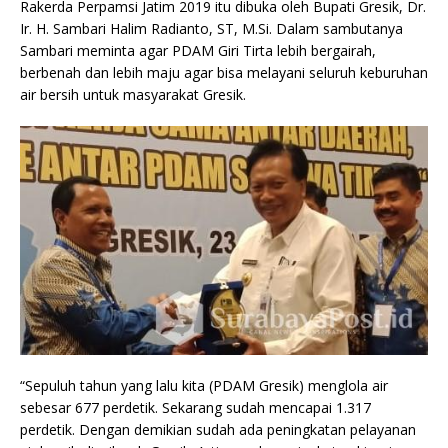
Rakerda Perpamsi Jatim 2019 itu dibuka oleh Bupati Gresik, Dr.
Ir. H. Sambari Halim Radianto, ST, M.Si. Dalam sambutanya
Sambari meminta agar PDAM Giri Tirta lebih bergairah,
berbenah dan lebih maju agar bisa melayani seluruh keburuhan
air bersih untuk masyarakat Gresik.
“Sepuluh tahun yang lalu kita (PDAM Gresik) menglola air
sebesar 677 perdetik. Sekarang sudah mencapai 1.317
perdetik. Dengan demikian sudah ada peningkatan pelayanan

=-=-=

Hand back the exact lines from the start of the entries to the line with "air bersih untuk masyarakat Gresik.", both ends kept and pictures left out.

*SOLUTION TO THE EXERCISE*:
Rakerda Perpamsi Jatim 2019 itu dibuka oleh Bupati Gresik, Dr.
Ir. H. Sambari Halim Radianto, ST, M.Si. Dalam sambutanya
Sambari meminta agar PDAM Giri Tirta lebih bergairah,
berbenah dan lebih maju agar bisa melayani seluruh keburuhan
air bersih untuk masyarakat Gresik.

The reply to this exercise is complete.